Several authors have hypothesised increased utilisation of surface nutrients
by marine ecosystems in high latitudes, leading to stronger vertical gradients
of DIC and thus reduced atmospheric CO2 during glacial times
(Sarmiento and Toggweiler, 1984; Siegenthaler and Wenk, 1984; Knox and
McElroy, 1984). Other hypotheses call for an increased external supply
of nutrients to the ocean (McElroy, 1983; Martin et al., 1990; Broecker
and Henderson, 1998). The supply of iron-rich dust to the Southern Ocean
is increased during glacial periods, due to expanded deserts in the Patagonian
source region (Andersen et al., 1998; Mahowald et al., 1999; Petit et
al., 1999); dust-borne iron concentration in Antarctic ice is also increased
(Edwards et al., 1998). Fertilisation of marine productivity by iron from
this source could have influenced atmospheric CO2. Most of
these mechanisms, however, can only account for about 30 ppm, or less,
of the change (Lefèvre and Watson, 1999; Archer and Johnson, 2000).
Palaeo-nutrient proxies have also been used to argue against large changes
in total high latitude productivity (Boyle, 1988; Rickaby and Elderfield,
1999; Elderfield and Rickaby, 2000), even if the region of high productivity
in the Southern Ocean may have been shifted to the north (Kumar et al.,
1995; François et al., 1997). Increased productivity over larger
regions might have been caused by decreased denitrification (Altabet et
al., 1995; Ganeshram et al., 1995) or iron stimulated N2 fixation
(Broecker and Henderson, 1998) leading to an increase in the total ocean
content of reactive nitrogen.
Another family of hypotheses invokes ocean alkalinity changes by a variety
of mechanisms (Opdyke and Walker, 1992; Archer and Maier-Reimer, 1994;
Kleypas, 1997), including increased silica supply through dust, promoting
export production by siliceous rather than calcareous phytoplankton (Harrison,
2000).

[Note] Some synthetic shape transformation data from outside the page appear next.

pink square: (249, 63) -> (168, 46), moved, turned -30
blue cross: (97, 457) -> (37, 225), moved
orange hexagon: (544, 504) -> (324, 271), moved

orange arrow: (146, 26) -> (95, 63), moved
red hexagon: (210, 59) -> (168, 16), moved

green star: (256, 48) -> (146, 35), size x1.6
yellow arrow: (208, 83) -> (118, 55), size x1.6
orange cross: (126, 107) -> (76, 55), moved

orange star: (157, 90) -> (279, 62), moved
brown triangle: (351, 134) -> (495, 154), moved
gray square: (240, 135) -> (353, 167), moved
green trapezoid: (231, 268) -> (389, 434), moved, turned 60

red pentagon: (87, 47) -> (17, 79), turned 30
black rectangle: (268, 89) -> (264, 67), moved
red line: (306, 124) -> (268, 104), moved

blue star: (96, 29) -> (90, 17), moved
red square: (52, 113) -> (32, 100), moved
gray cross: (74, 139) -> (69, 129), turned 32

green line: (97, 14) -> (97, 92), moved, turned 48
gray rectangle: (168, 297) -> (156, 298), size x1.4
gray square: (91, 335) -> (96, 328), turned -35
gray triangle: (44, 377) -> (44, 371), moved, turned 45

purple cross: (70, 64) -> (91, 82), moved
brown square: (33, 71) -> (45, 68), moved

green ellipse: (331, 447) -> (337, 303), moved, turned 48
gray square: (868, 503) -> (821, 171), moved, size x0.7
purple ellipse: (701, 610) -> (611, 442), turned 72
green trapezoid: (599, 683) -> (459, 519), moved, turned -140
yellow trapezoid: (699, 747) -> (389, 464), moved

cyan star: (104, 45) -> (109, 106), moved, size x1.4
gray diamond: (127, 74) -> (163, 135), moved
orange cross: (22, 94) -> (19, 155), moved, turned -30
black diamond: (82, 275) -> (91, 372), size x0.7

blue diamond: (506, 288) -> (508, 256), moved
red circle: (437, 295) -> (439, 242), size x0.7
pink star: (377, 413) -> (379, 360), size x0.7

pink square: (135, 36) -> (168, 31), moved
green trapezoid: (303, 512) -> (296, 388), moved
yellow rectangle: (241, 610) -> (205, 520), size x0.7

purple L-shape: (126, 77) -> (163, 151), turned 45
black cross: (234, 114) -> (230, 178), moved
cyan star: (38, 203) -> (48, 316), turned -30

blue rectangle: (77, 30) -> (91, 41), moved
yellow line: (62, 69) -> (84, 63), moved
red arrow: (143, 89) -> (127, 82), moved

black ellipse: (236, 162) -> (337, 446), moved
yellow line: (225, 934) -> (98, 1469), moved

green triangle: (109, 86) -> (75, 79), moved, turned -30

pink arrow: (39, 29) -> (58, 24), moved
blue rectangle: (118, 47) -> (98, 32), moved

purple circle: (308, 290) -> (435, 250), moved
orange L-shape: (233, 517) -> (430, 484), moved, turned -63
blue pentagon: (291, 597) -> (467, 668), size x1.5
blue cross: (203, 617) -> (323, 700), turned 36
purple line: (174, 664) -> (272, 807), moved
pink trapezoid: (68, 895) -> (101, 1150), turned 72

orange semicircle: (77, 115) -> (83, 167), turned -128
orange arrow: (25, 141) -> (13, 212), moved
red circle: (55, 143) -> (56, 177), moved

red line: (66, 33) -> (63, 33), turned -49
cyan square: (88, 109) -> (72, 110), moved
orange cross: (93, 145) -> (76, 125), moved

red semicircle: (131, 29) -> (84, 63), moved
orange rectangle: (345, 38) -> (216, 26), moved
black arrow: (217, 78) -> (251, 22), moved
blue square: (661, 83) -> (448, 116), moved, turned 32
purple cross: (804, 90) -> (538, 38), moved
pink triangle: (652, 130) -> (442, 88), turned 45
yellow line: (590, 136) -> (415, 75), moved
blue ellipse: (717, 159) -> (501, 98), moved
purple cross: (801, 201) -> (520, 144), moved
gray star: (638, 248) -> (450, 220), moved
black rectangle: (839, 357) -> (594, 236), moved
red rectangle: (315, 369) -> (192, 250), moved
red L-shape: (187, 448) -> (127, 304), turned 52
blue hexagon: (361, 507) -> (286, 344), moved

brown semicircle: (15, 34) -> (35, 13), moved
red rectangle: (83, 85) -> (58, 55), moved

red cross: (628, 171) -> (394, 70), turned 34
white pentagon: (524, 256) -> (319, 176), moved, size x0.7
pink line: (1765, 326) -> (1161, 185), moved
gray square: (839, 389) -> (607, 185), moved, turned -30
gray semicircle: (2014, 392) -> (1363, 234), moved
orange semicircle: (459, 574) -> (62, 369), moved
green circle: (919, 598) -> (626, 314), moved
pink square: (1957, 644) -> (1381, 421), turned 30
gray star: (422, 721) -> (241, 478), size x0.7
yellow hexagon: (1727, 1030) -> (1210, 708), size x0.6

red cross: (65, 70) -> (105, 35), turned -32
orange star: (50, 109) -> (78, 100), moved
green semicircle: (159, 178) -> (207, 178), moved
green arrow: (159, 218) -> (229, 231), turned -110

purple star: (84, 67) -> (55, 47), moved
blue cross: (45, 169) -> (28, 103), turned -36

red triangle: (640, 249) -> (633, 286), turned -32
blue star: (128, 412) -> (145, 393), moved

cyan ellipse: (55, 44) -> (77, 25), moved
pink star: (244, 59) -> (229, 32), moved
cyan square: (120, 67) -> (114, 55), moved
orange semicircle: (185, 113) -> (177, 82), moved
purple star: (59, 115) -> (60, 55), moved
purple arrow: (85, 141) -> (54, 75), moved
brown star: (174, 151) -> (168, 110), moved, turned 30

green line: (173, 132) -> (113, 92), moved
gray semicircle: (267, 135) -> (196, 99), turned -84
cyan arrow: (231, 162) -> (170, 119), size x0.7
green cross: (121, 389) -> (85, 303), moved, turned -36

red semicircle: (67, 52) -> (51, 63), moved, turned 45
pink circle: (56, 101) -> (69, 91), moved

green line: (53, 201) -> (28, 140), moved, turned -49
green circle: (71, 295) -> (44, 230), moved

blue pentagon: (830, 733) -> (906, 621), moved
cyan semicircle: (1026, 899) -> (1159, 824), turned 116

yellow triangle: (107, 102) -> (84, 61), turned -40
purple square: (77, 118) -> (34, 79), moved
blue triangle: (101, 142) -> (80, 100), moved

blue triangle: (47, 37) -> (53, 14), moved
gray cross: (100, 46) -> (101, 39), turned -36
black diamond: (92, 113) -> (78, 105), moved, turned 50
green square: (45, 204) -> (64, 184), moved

Although there is geochemical evidence for higher ocean pH during
glacial times (Sanyal et al., 1995), a large increase in alkalinity would
result in a much deeper lysocline, implying an increase in CaCO3
preservation that is not observed in deep-sea sediments (Catubig et al.,
1998; Sigman et al., 1998; Archer et al., 2000).
Given the complex timing of changes between climate changes and atmospheric
CO2 on glacial-interglacial time-scales, it is plausible that
more than one mechanism has been in operation; and indeed most or all
of the hypotheses encounter difficulties if called upon individually to
explain the full magnitude of the change.